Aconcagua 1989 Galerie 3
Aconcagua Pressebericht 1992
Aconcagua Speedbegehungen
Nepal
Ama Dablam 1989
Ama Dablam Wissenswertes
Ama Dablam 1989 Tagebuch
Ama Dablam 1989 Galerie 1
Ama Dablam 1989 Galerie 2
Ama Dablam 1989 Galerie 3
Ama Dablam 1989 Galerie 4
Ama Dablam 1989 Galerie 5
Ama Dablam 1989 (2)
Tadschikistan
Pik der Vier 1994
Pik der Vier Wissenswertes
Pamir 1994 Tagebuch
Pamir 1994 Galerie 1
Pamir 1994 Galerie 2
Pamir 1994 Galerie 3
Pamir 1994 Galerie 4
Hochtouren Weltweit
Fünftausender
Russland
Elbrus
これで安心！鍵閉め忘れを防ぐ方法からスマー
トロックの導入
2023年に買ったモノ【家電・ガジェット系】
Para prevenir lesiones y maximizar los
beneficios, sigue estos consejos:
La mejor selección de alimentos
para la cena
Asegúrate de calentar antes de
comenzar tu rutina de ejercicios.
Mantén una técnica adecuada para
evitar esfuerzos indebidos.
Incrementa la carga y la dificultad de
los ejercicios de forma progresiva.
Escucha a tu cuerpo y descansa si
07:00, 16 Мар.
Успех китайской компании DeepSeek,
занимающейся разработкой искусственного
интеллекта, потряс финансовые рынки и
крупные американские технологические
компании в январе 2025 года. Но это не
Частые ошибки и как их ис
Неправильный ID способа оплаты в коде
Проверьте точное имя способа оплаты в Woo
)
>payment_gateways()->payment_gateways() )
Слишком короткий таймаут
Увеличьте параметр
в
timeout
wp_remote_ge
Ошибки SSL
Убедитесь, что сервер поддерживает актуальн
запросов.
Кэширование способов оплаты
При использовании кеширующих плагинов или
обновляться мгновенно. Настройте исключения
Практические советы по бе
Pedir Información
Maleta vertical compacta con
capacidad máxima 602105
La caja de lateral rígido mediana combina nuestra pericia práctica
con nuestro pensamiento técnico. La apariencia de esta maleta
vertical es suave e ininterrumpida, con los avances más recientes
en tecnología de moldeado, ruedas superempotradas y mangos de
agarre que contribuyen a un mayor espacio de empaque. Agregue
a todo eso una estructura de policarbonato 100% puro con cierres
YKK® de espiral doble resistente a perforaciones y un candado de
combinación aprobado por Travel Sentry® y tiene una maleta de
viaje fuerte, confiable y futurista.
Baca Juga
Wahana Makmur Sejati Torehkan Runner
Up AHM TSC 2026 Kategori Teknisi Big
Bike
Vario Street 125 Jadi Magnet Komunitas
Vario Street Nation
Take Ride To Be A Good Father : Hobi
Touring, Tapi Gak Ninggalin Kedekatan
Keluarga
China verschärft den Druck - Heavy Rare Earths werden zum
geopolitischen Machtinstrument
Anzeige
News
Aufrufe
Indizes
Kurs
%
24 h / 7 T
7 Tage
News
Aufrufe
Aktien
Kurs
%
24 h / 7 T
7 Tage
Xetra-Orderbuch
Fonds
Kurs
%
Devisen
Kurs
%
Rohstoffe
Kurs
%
==
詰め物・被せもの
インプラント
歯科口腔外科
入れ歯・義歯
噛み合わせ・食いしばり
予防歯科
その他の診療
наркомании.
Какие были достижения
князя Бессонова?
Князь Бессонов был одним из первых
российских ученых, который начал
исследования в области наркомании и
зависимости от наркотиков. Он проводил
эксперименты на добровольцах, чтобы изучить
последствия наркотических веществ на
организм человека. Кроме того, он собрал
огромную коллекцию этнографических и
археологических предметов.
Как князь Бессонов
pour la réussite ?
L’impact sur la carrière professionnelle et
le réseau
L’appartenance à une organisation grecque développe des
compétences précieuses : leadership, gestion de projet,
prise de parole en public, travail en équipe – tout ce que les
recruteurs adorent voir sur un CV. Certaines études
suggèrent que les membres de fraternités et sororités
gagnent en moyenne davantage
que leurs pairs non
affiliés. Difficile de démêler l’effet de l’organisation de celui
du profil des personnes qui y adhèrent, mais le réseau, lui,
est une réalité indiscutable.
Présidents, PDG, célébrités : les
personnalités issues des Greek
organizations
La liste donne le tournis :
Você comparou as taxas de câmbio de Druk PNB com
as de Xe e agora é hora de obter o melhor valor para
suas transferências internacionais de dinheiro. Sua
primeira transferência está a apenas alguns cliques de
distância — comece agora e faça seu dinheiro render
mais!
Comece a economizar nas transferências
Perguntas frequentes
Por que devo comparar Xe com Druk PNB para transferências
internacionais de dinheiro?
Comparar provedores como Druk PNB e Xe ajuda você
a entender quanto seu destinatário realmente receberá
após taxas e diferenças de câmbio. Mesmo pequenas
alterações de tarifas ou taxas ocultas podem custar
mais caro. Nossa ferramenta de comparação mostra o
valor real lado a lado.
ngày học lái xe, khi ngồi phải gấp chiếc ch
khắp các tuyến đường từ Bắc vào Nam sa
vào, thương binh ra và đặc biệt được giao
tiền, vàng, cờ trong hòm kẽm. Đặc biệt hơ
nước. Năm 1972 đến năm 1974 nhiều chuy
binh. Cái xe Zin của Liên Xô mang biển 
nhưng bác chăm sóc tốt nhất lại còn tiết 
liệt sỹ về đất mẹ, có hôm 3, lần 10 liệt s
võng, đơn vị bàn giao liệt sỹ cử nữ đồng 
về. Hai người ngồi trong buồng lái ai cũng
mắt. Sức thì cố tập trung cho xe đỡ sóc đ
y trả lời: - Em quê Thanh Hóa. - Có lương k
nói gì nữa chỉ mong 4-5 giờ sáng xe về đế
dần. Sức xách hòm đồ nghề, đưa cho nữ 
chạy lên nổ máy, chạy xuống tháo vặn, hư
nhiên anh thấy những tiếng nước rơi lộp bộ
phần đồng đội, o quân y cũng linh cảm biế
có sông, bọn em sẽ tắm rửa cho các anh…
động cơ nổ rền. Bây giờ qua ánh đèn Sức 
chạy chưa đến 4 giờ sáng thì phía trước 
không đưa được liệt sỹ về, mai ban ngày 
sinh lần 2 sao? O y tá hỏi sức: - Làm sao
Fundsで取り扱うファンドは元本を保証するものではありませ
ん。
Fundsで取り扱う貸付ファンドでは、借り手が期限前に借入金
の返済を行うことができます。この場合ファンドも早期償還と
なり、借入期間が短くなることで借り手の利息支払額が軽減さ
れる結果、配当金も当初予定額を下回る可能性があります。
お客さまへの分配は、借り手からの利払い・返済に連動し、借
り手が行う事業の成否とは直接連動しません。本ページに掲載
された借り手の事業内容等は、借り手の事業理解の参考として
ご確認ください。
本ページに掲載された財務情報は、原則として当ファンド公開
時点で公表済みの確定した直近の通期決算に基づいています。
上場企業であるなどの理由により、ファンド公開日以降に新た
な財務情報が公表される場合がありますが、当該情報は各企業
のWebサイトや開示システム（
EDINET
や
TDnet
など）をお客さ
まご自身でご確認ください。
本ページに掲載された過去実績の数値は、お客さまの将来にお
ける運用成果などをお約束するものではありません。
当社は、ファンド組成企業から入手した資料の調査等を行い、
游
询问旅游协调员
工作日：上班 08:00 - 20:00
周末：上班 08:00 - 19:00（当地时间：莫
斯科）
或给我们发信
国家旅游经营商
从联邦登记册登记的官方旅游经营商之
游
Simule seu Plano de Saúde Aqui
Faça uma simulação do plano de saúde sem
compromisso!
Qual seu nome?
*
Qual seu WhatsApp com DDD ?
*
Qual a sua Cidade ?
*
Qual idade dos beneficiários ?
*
--
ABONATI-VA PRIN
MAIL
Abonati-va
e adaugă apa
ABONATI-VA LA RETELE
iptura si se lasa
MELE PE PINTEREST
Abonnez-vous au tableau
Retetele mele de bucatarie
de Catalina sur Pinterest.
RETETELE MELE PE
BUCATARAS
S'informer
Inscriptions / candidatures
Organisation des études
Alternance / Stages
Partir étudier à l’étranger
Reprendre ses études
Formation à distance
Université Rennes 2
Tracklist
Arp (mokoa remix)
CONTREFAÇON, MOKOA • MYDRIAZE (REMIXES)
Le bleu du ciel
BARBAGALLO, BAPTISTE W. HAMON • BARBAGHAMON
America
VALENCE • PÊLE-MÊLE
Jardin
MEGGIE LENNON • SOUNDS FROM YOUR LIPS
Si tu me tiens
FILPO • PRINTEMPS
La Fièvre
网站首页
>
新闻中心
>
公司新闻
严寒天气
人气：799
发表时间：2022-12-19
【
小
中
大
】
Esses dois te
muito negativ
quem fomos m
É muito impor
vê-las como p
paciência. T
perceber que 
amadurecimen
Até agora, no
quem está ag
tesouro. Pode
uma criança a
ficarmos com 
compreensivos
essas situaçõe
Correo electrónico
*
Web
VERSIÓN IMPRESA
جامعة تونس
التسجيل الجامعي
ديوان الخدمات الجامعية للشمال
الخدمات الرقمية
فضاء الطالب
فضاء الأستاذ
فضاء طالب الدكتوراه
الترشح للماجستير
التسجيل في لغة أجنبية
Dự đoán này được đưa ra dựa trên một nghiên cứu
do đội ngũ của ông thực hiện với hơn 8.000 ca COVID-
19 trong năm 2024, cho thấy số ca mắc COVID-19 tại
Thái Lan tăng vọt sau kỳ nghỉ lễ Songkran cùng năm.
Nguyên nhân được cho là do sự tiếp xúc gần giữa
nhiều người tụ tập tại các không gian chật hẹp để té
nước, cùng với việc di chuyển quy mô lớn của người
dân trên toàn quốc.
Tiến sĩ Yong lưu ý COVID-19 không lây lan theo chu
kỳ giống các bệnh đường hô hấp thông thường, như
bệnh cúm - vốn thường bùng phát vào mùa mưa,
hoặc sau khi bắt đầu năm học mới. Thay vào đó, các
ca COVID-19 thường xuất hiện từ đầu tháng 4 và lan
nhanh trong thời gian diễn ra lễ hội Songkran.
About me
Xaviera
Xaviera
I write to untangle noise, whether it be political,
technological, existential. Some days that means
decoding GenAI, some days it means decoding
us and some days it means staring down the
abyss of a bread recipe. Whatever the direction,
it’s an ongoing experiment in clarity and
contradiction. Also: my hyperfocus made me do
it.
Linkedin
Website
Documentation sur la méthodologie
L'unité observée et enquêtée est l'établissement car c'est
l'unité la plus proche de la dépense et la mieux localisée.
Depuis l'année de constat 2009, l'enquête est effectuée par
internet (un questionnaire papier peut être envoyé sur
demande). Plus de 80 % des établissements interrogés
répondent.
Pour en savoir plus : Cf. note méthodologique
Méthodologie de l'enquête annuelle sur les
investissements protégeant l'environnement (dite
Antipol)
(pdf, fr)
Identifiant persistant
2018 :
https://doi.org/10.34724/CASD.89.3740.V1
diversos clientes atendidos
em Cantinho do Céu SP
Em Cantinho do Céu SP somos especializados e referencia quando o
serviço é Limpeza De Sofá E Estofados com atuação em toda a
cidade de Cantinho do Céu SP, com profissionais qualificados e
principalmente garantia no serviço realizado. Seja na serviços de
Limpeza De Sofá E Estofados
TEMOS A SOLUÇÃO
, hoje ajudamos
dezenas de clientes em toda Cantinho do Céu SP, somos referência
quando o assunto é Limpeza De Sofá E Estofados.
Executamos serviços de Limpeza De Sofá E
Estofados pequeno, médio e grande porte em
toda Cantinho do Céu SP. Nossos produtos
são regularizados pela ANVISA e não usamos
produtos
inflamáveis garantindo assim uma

• [Task directions]:
Would you print exactly and only the lines of the material above that run from the line with "эксперименты на добровольцах, чтобы изучить" through the line with "Présidents, PDG, célébrités : les", both included?

• [Solution for this exercise]:
эксперименты на добровольцах, чтобы изучить
последствия наркотических веществ на
организм человека. Кроме того, он собрал
огромную коллекцию этнографических и
археологических предметов.
Как князь Бессонов
pour la réussite ?
L’impact sur la carrière professionnelle et
le réseau
L’appartenance à une organisation grecque développe des
compétences précieuses : leadership, gestion de projet,
prise de parole en public, travail en équipe – tout ce que les
recruteurs adorent voir sur un CV. Certaines études
suggèrent que les membres de fraternités et sororités
gagnent en moyenne davantage
que leurs pairs non
affiliés. Difficile de démêler l’effet de l’organisation de celui
du profil des personnes qui y adhèrent, mais le réseau, lui,
est une réalité indiscutable.
Présidents, PDG, célébrités : les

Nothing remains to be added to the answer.